Jewish merchants once more played a part in the spice trade with the opening of the direct route to East India by the Portuguese. Prominent among these merchants was the New Christian *Mendes family, probably descendants of the Spanish *Benveniste family. Rui Mendes (de Brito) sent a ship to East India with Vasco da Gama's second voyage in 1502, and in 1505, in association with the German Lucas Rem, armed three ships for East India. He was probably a close relative of the brothers Francisco and Diogo *Mendes who, the former in Lisbon and the latter in Antwerp, controlled a major part of the commerce in pepper and other spices in northern Europe, the largest market at that time. After the death of Diogo Mendes (1542 or 1543), Francisco's widow, Beatrice de Luna, carried on the Antwerp branch of the enterprise. As J.A. Goris has shown (see bibl.), about 12 other New Christians in Antwerp were engaged in the spice trade, on the basis of annual contracts made with the king of Portugal. For some time the Perez family and other Spanish merchants, who were probably also New Christians, were the representatives of these contractadores. When Philip ii succeeded to the throne of Portugal, he tried to renew the system of contracts, which had been in the hands of the German Konrad Rott during the last years of Portuguese independence. After Rott's bankruptcy, the Lisbon and Antwerp branches of the Ximenes and D'Évora families participated in the European contract. From 1592 to 1596 the Indian contract was in the hands of a consortium of New Christians: Tomáz and André Ximenes, Duarte Furtado de Mendoza, Luis Gomes d'Elvas, Heitor Mendes, and Jorge Rodriguez Solis. Attacks on Portuguese ships by English pirates, the revival of the Levantine spice trade from Alexandria and Syria to the Mediterranean ports, and the opening of East Indian navigation by the Dutch and English, all contributed to the decline of the Portuguese monopoly and thus of the activities of the New Christian groups. However, their participation in the spice trade in Hamburg and Amsterdam remained prominent. Among the 16 spice importers in Amsterdam in 1612, 11 were "Portuguese," i.e., Sephardim.

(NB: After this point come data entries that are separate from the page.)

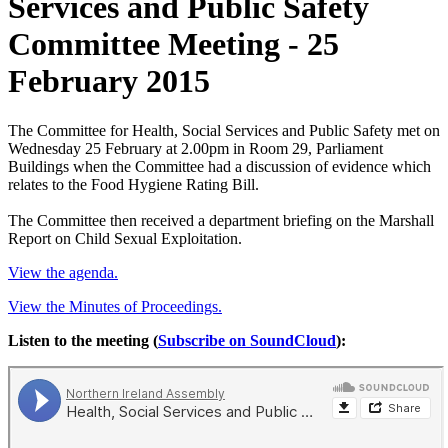
Services and Public Safety
Committee Meeting - 25
February 2015
The Committee for Health, Social Services and Public Safety met on
Wednesday 25 February at 2.00pm in Room 29, Parliament
Buildings when the Committee had a discussion of evidence which
relates to the Food Hygiene Rating Bill.
The Committee then received a department briefing on the Marshall
Report on Child Sexual Exploitation.
View the agenda.
View the Minutes of Proceedings.
Listen to the meeting (
Subscribe on SoundCloud
):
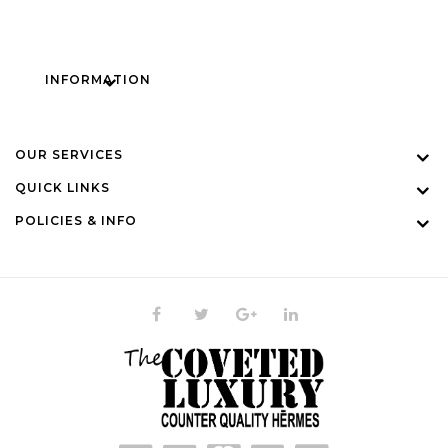
INFORMATION
OUR SERVICES
QUICK LINKS
POLICIES & INFO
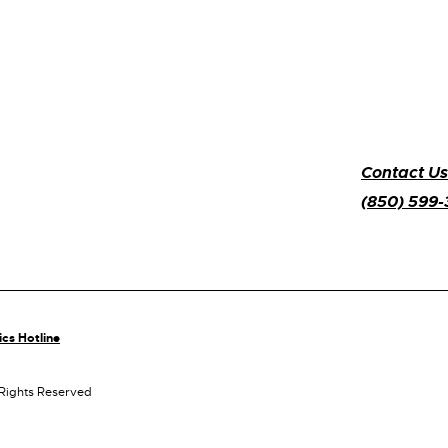
Contact Us
(850) 599
ics Hotline
 Rights Reserved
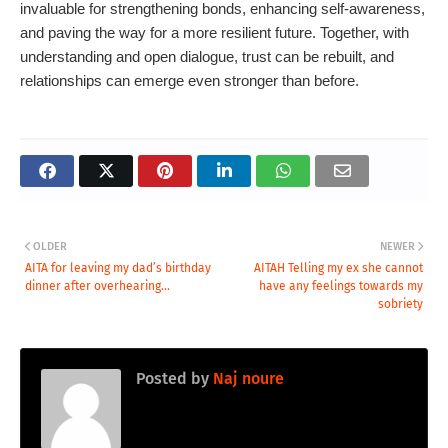
invaluable for strengthening bonds, enhancing self-awareness,
and paving the way for a more resilient future. Together, with
understanding and open dialogue, trust can be rebuilt, and
relationships can emerge even stronger than before.
OLDER
NEWER
AITA for leaving my dad’s birthday
AITAH Telling my ex she cannot
dinner after overhearing...
have any feelings towards my
sobriety
Posted by
Naj noure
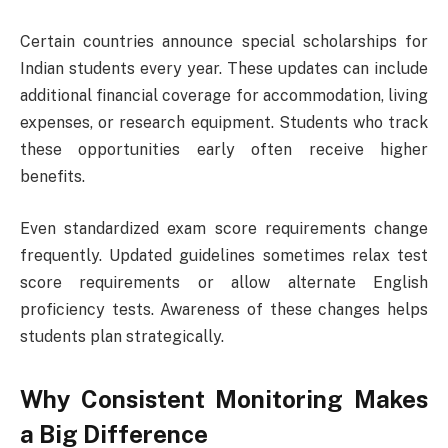
Certain countries announce special scholarships for
Indian students every year. These updates can include
additional financial coverage for accommodation, living
expenses, or research equipment. Students who track
these opportunities early often receive higher
benefits.
Even standardized exam score requirements change
frequently. Updated guidelines sometimes relax test
score requirements or allow alternate English
proficiency tests. Awareness of these changes helps
students plan strategically.
Why Consistent Monitoring Makes
a Big Difference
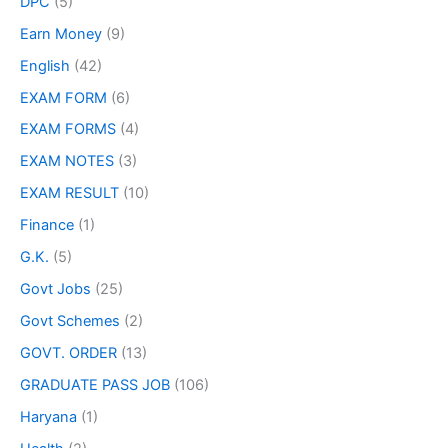
DPC
(5)
Earn Money
(9)
English
(42)
EXAM FORM
(6)
EXAM FORMS
(4)
EXAM NOTES
(3)
EXAM RESULT
(10)
Finance
(1)
G.K.
(5)
Govt Jobs
(25)
Govt Schemes
(2)
GOVT. ORDER
(13)
GRADUATE PASS JOB
(106)
Haryana
(1)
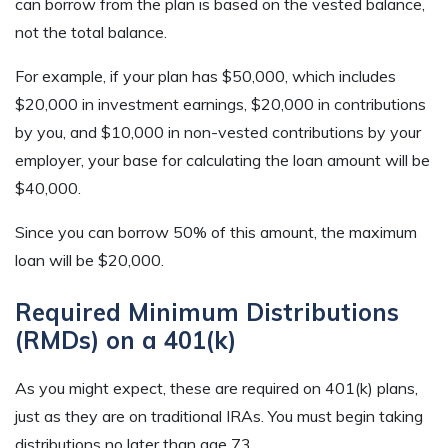
can borrow from the plan is based on the vested balance,
not the total balance.
For example, if your plan has $50,000, which includes
$20,000 in investment earnings, $20,000 in contributions
by you, and $10,000 in non-vested contributions by your
employer, your base for calculating the loan amount will be
$40,000.
Since you can borrow 50% of this amount, the maximum
loan will be $20,000.
Required Minimum Distributions
(RMDs) on a 401(k)
As you might expect, these are required on 401(k) plans,
just as they are on traditional IRAs. You must begin taking
distributions no later than age 73.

According to Bloom (see bibl.), in the first part of the 18th century the spice trade still represented a considerable proportion of the commercial activities of the Sephardi community in Amsterdam.

bibliography:

W. Heyd, Geschichte des Levantehandels im Mittelalter (1879); P. Lambrechts, in: Antiquité Classique, 6 (1937), 357ff.; J. Brutzkus, in: zgjd, 3 (1931), 97f.; L. Rabinowitz, Jewish Merchant Adventures, a Study of the Radanites (1948); S.D. Goitein, A Mediterranean Society, 1 (1967), index; Roth, Marranos, index; C. Roth, House of Nasi, Doña Gracia (1947); J.A. Goris, Etude sur les Colonies Marchandes Méridionales à Anvers de 1488 à 1567 (1925); Brugmans-Frank, 1 (1940); D. Gomes, Discursos sobre los Comercios de las dos Indias, ed. by M.B. Amzalak (1943); J.G. da Silva, in: xiii Congresso Luso-Espanhol para o Progresso das Ciências, Lisbon, 1950; J.L. de Azevedo, Epocas de Portugal Economico (19472); H.I. Bloom, Economic Activity of the Jews of Amsterdam in the Seventeenth and Eighteenth Centuries (1937); C. von Rohr, Neue Quellen zur zweiten Indienfahrt Vasco da Gamas (1939); J. Polišenský and P. Ratkoš, in: Historica, 9 (1964), 53–67; H. Kellenbenz, in: Monumenta Judaica (1963), 199f.; idem, Sephardim an der unteren Elbe (1958); idem, La Participation des Capitaux de l'Allemagne Méridionale aux Entreprises Portugaises d'Outre-Mer au Tournant du xve siècle et xvie siècle (1966).